Erbost sind zahlreiche Israelis wegen der Entlassung von Geheimdienstchef Bar, die das Kabinett am Freitag voraussichtlich formell genehmigen wird. Das Verhältnis zwischen Netanyahu und Bar gilt seit langem als zerrüttet. Derzeit ermittelt der Shin Bet wegen mutmaßlich illegaler Beziehungen von Netanyahu-Vertrauten zu Katar. Das Land gilt als Verbündeter der Hamas und ist zusammen mit Ägypten Vermittler zwischen den Kriegsparteien Israel und Hamas. Netanyahu wertet die Ermittlungen von Shin Bet als politisch motivierten Angriff. Gegen Netanyahu selbst läuft seit Jahren ein Prozess wegen des Vorwurfs der Korruption und Einflussnahme. Ihm und seiner Frau wird vorgeworfen, in großem Stil Geschenke angenommen zu haben. Außerdem soll der Regierungschef Einfluss auf die Berichterstattung von "Yedi'ot Achronot", der größten Zeitung in Israel, genommen haben.

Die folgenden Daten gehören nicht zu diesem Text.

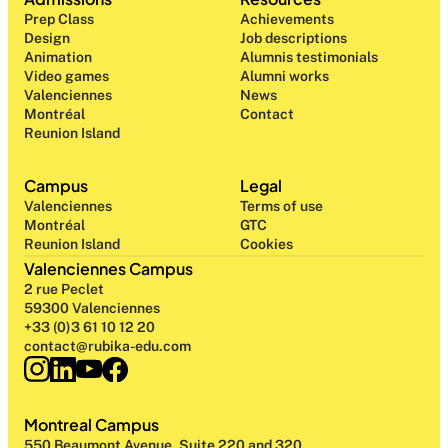
Prep Class 
Achievements
Design 
Job descriptions
Animation
Alumnis testimonials
Video games
Alumni works
Valenciennes
News
Montréal
Contact
Reunion Island
Campus
Legal
Valenciennes
Terms of use
Montréal
GTC
Reunion Island
Cookies
Valenciennes Campus
2 rue Peclet
59300 Valenciennes
+33 (0)3 61 10 12 20
contact@rubika-edu.com
Montreal Campus
550 Beaumont Avenue, Suite 220 and 320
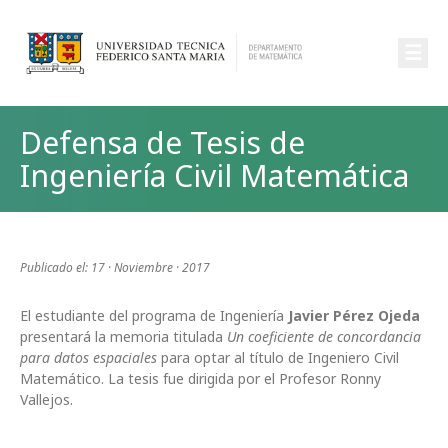
☰
Defensa de Tesis de
Ingeniería Civil Matemática
Publicado el: 17 · Noviembre · 2017
El estudiante del programa de Ingeniería
Javier Pérez Ojeda
presentará la memoria titulada
Un coeficiente de concordancia
para datos espaciales
para optar al título de Ingeniero Civil
Matemático. La tesis fue dirigida por el Profesor Ronny
Vallejos.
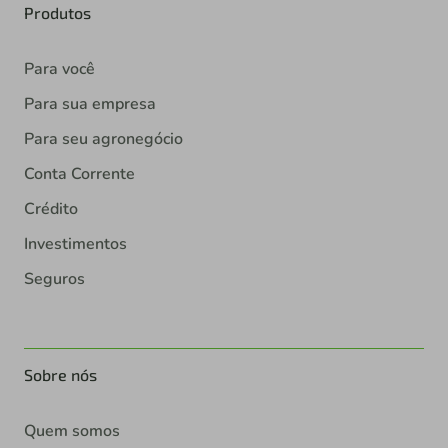
Produtos
Para você
Para sua empresa
Para seu agronegócio
Conta Corrente
Crédito
Investimentos
Seguros
Sobre nós
Quem somos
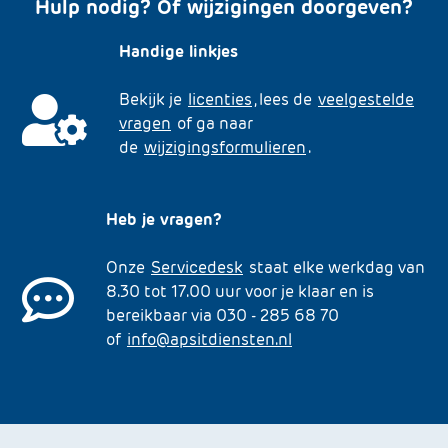
Hulp nodig? Of wijzigingen doorgeven?
Handige linkjes
Bekijk je
licenties
, lees de
veelgestelde
vragen
of ga naar
de
wijzigingsformulieren
.
Heb je vragen?
Onze
Servicedesk
staat elke werkdag van
8.30 tot 17.00 uur voor je klaar en is
bereikbaar via 030 - 285 68 70
of
info@apsitdiensten.nl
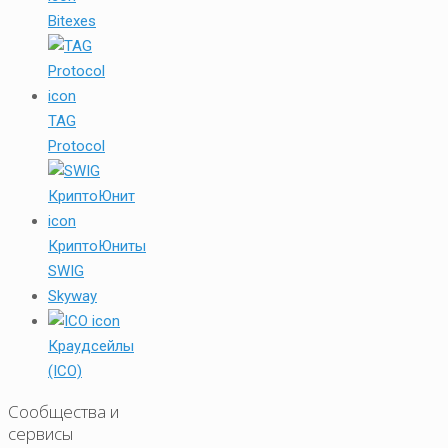
Bitexes
TAG
Protocol
КриптоЮниты
SWIG
Skyway
Краудсейлы
(ICO)
Сообщества и
сервисы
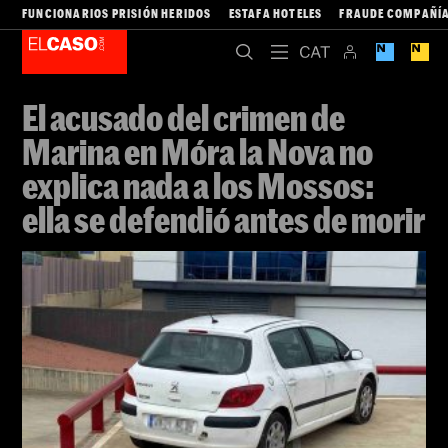
FUNCIONARIOS PRISIÓN HERIDOS
ESTAFA HOTELES
FRAUDE COMPAÑÍA
El acusado del crimen de
Marina en Móra la Nova no
explica nada a los Mossos:
ella se defendió antes de morir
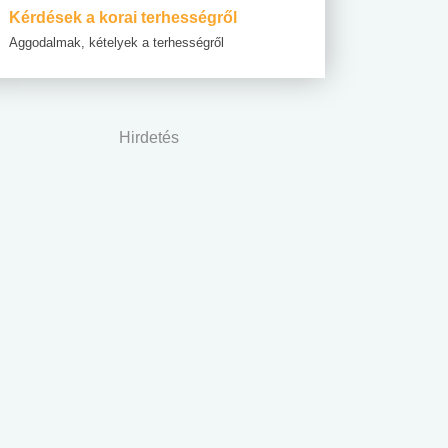
Kérdések a korai terhességről
Aggodalmak, kételyek a terhességről
Hirdetés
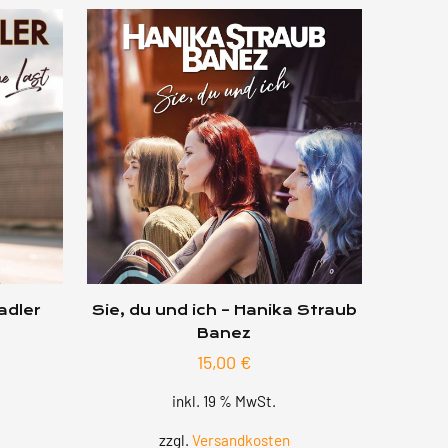
adler
Sie, du und ich – Hanika Straub
Banez
15,00
€
inkl. 19 % MwSt.
zzgl.
Versandkosten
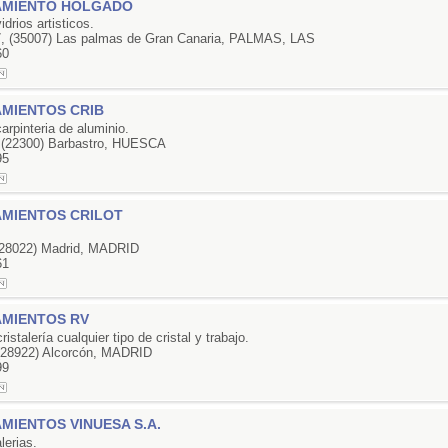
AMIENTO HOLGADO
vidrios artisticos.
7, (35007) Las palmas de Gran Canaria, PALMAS, LAS
60
AMIENTOS CRIB
carpinteria de aluminio.
1, (22300) Barbastro, HUESCA
95
AMIENTOS CRILOT
 (28022) Madrid, MADRID
61
AMIENTOS RV
stalería cualquier tipo de cristal y trabajo.
(28922) Alcorcón, MADRID
99
MIENTOS VINUESA S.A.
alerias.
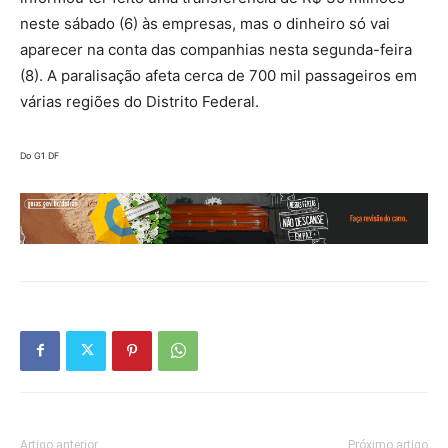
neste sábado (6) às empresas, mas o dinheiro só vai
aparecer na conta das companhias nesta segunda-feira
(8). A paralisação afeta cerca de 700 mil passageiros em
várias regiões do Distrito Federal.
Do G1 DF
Artigo anterior
Próximo artigo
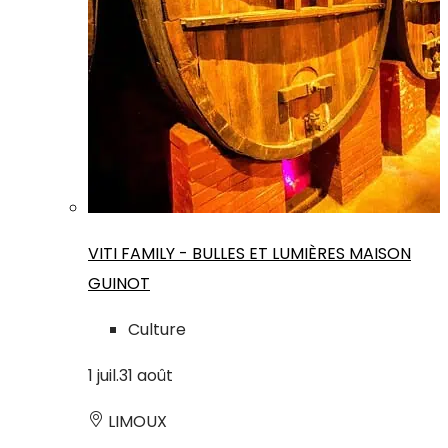
VITI FAMILY - BULLES ET LUMIÈRES MAISON
GUINOT
Culture
1
juil.
31
août
LIMOUX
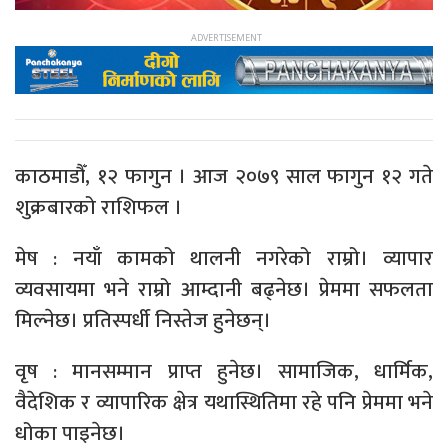
काठमाडौँ, १२ फागुन । आज २०७९ साल फागुन १२ गते
शुक्रबारको राशिफल ।
मेष : नयाँ कामको थालनी नगरेको राम्रो। व्यापार
व्यवसायमा भने राम्रो आम्दानी बढ्नेछ। प्रेममा सफलता
मिल्नेछ। प्रतिस्पर्धी निस्तेज हुनेछन्।
वृष : मानसम्मान प्राप्त हुनेछ। सामाजिक, धार्मिक,
वैदेशिक र व्यापारिक क्षेत्र यथास्थितिमा रहे पनि प्रेममा भने
धोका पाइनेछ।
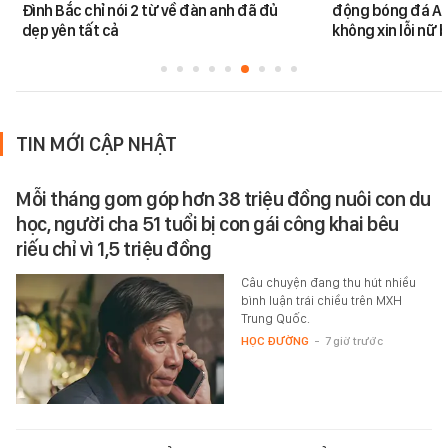
Đình Bắc chỉ nói 2 từ về đàn anh đã đủ
động bóng đá An
dẹp yên tất cả
không xin lỗi nữ 
TIN MỚI CẬP NHẬT
Mỗi tháng gom góp hơn 38 triệu đồng nuôi con du
học, người cha 51 tuổi bị con gái công khai bêu
riếu chỉ vì 1,5 triệu đồng
Câu chuyện đang thu hút nhiều
bình luận trái chiều trên MXH
Trung Quốc.
HỌC ĐƯỜNG
-
7 giờ trước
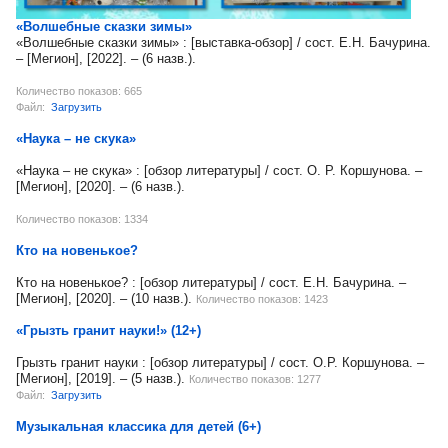
«Волшебные сказки зимы»
«Волшебные сказки зимы» : [выставка-обзор] / сост. Е.Н. Бачурина.
– [Мегион], [2022]. – (6 назв.).
Количество показов: 665
Файл:
Загрузить
«Наука – не скука»
«Наука – не скука» : [обзор литературы] / сост. О. Р. Коршунова. –
[Мегион], [2020]. – (6 назв.).
Количество показов: 1334
Кто на новенькое?
Кто на новенькое? : [обзор литературы] / сост. Е.Н. Бачурина. –
[Мегион], [2020]. – (10 назв.).
Количество показов: 1423
«Грызть гранит науки!» (12+)
Грызть гранит науки : [обзор литературы] / сост. О.Р. Коршунова. –
[Мегион], [2019]. – (5 назв.).
Количество показов: 1277
Файл:
Загрузить
Музыкальная классика для детей (6+)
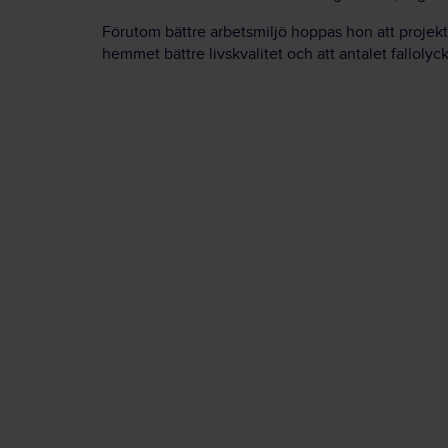
Förutom bättre arbetsmiljö hoppas hon att projekte
hemmet bättre livskvalitet och att antalet fallolyc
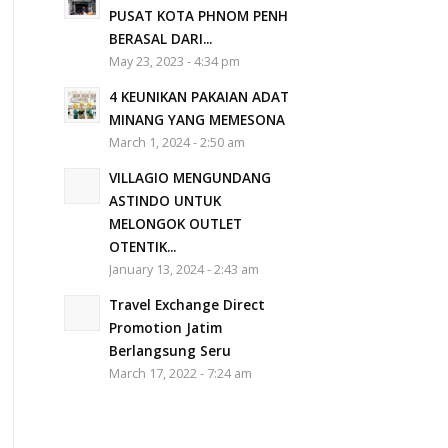
PUSAT KOTA PHNOM PENH
BERASAL DARI...
May 23, 2023 - 4:34 pm
4 KEUNIKAN PAKAIAN ADAT
MINANG YANG MEMESONA
March 1, 2024 - 2:50 am
VILLAGIO MENGUNDANG
ASTINDO UNTUK
MELONGOK OUTLET
OTENTIK...
January 13, 2024 - 2:43 am
Travel Exchange Direct
Promotion Jatim
Berlangsung Seru
March 17, 2022 - 7:24 am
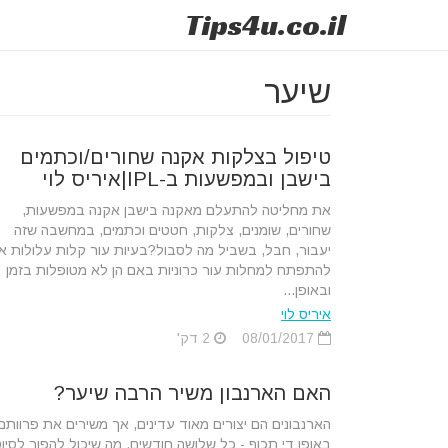
Tips
4u
.co.il
שיער
טיפול בצלקות אקנה שחורים/וכתמים
בישבן ובמפשעות ב-IPL|איריס לוי
את מחליטה להתעלם מאקנה בישבן אקנה במפשעות,
שחורים, שומנים, צלקות, חטטים וכתמים, במחשבה שזה
יעבור, חבל, בשביל מה לסבול?בעיות עור קלות עלולות א
להתפתח למחלות עור כרוניות באם הן לא מטופלות בזמן
ובאופן...
איריס לוי
08/01/2017
2 דק'
האם הארנבון משיר הרבה שיער?
הארנבונים הם יצורים מאוד עדינים, אך משירים את פרוותם
באופן די תכוף - כל שלושה חודשים, מה שיכול להפוך לסיו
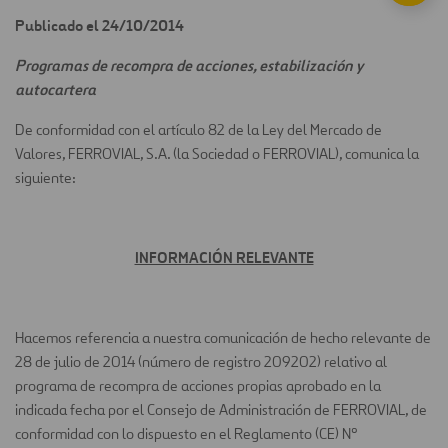
Publicado el 24/10/2014
Programas de recompra de acciones, estabilización y
autocartera
De conformidad con el artículo 82 de la Ley del Mercado de
Valores, FERROVIAL, S.A. (la Sociedad o FERROVIAL), comunica la
siguiente:
INFORMACIÓN RELEVANTE
Hacemos referencia a nuestra comunicación de hecho relevante de
28 de julio de 2014 (número de registro 209202) relativo al
programa de recompra de acciones propias aprobado en la
indicada fecha por el Consejo de Administración de FERROVIAL, de
conformidad con lo dispuesto en el Reglamento (CE) Nº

Jahrelange Kritik an Netanyahu

Schon vor Beginn des Krieges zwischen Israel und Hamas im Gazastreifen gab es regelmäßig Massenproteste gegen die Bestrebungen der Regierung, den Einfluss der Justiz zu beschneiden. Kritiker sehen in dem Vorhaben einen Angriff auf die Demokratie. Die weit rechts stehende Regierung argumentiert dagegen, sie müsse die Übermacht der Justiz einschränken.

Seit Beginn des Krieges mit dem Angriff der radikal-islamischen Hamas am 07. Oktober 2023 auf den Süden Israels protestieren zudem Angehörige und Unterstützer der Geiseln, die die Hamas verschleppt hat. Sie werfen der Regierung vor, nicht genug für die Freilassung der Geiseln zu tun. In der erneuten Offensive im Gazastreifen, mit der Israel die Waffenruhe de facto gebrochen hat, sehen die Angehörigen eine lebensbedrohliche Gefahr für die Geiseln.